Denn ich bin auch nicht gerade der PS-Crack sondern eher ein "normal" Benutzer.

hier nochmal eine Vorlage wie ich mir das in etwa vorstelle..
http://www.geekculture.dk/bedler/auto/1102629478singstar_party.jpg


----------



## da_Dj (13. Dezember 2005)

Kurz und schmerzlos, kein Filter und zu 99,9% auch kein Photoshop. Das ist ein Vektorbild, zwar mit Photoshop rudimentär auch hinzubiegen (Stichwort Pfadwerkzeug z.B.), aber für sowas sind Illustrator oder Macromedias Freehand eher geeignet. Wenn du nur PS zu Hand hast dann kannst du es mit dem Zeichenstift versuchen, wird aber eine Menge Arbeit und etwas Übung die du erstmal kriegen musst.

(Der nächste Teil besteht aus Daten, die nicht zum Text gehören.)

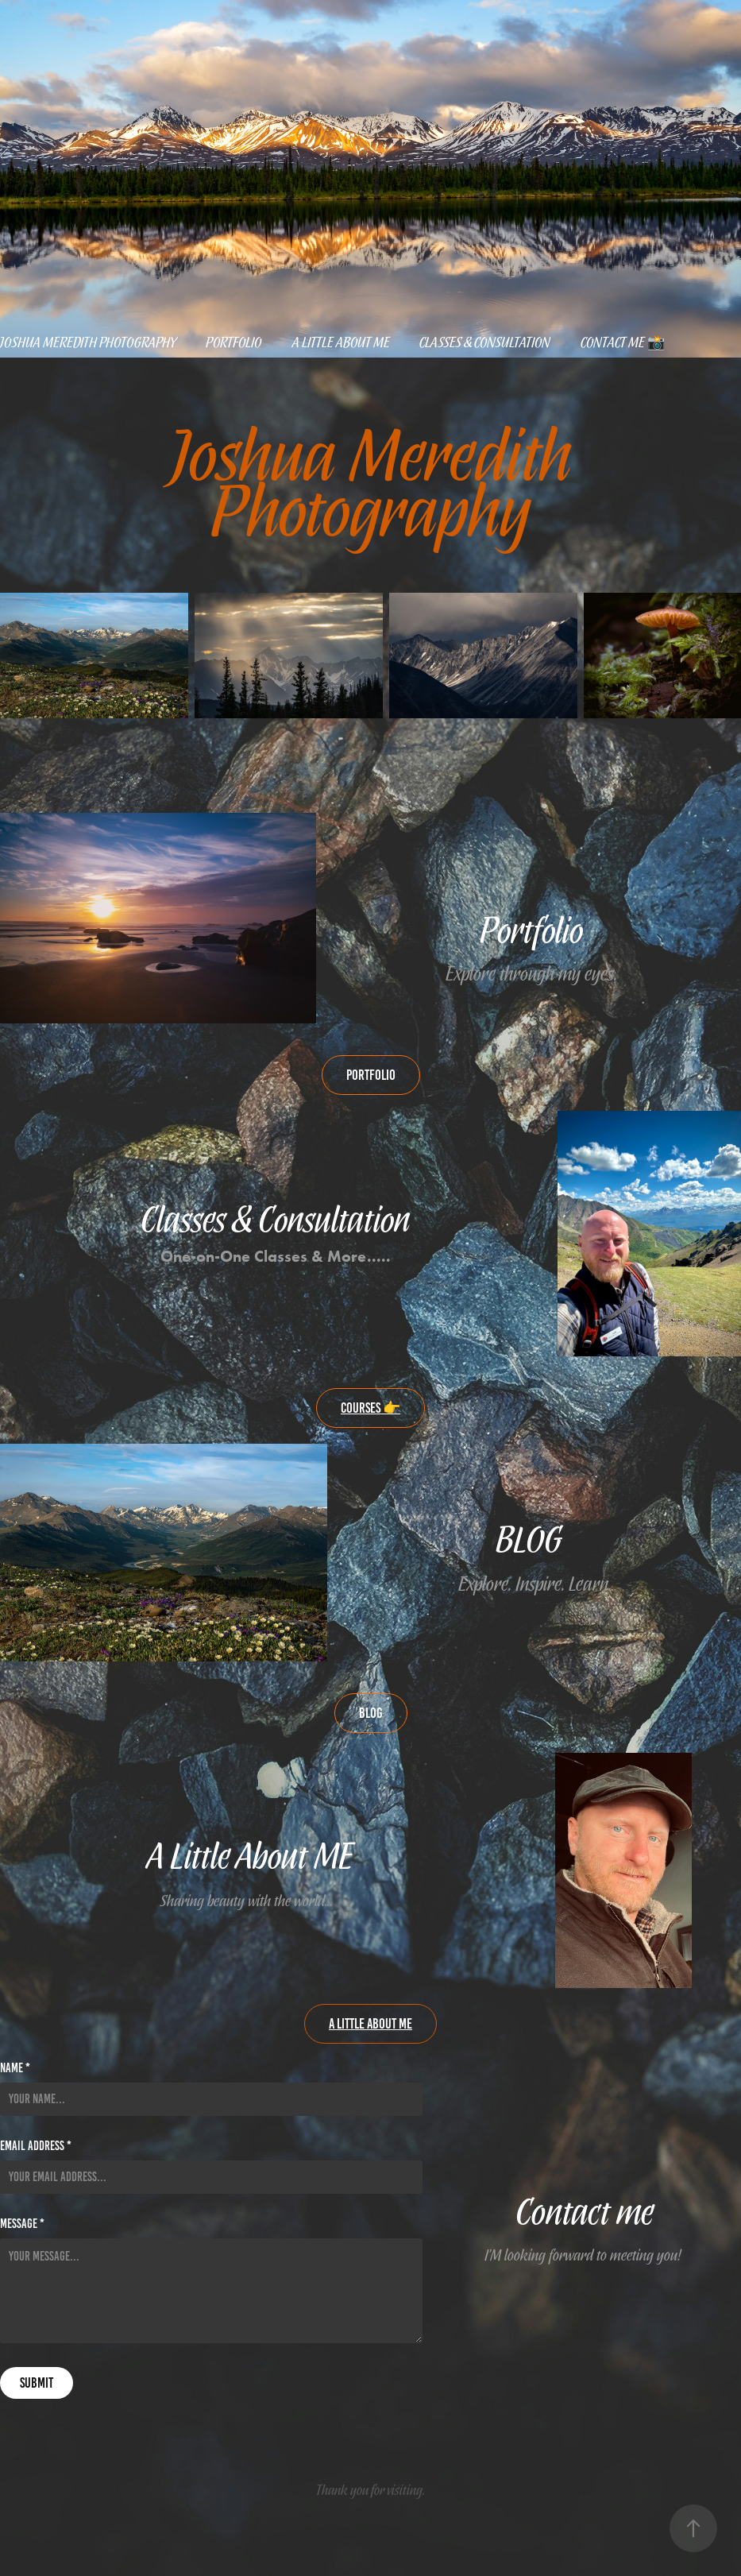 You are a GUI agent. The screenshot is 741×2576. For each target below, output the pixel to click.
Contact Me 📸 (623, 342)
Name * (15, 2068)
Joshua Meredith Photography (88, 342)
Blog (371, 1713)
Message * (22, 2224)
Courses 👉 (370, 1408)
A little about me (341, 342)
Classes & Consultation (484, 342)
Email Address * (35, 2146)
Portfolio (234, 342)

P.S.: Haha kniedel, schneller


----------



## metty (13. Dezember 2005)

Das ist ganz klar Vektorstyle.
Such da mal nach, gibt es tausend Sachen im Netz.

Aber mit Photoshop ist da nicht viel zu machen. Eher Illustrator oder Freehand!

Gruß, Matthias


----------



## metty (13. Dezember 2005)

Da war ich ein kleines bisschen zu spät, sorry da_DJ.


----------



## DarkWulf (13. Dezember 2005)

*hihi* thx!^^ 
ahh nu wo man den Namen weis findet man wirklich unmengen hilfen..  

thx nochmal *g*


----------



## oscarr (13. Dezember 2005)

Du kannst es auch locker mit PS machen. Ist nur eine Frage womit Du besser klarkommst. Hohe Auflösung ist hie Pflicht. Es gibt dann sehr viele Ebene bzw. Pfade. Mit guter Organisation (Ebenesets, nach Vorlage arbeteiten etc. ) ist das kein Problem. 

Auch wenn man von "Vektorstyle" spricht müssen es nicht immer Vektoren sein. Ich zb. habe zwar Freehand "gelernt" in der Schule würde aber mittlerweile sowas viel schneller in PS realisieren können. Auch wenn AI oder Freehand bessere Funktionen zum bearbeiten von Pfaden bieten sind sie nicht unbedingt Pflicht für sowas. Man kann auch nicht ausschliessen das dieses Bild nicht mit PS gemacht worden ist.


----------



## DarkWulf (13. Dezember 2005)

mhh naja ich muss dann wohl selbst herrausfidnen wie ich besser klarkomme.. 
 

trotzdem thx^^ nice|fixer support


----------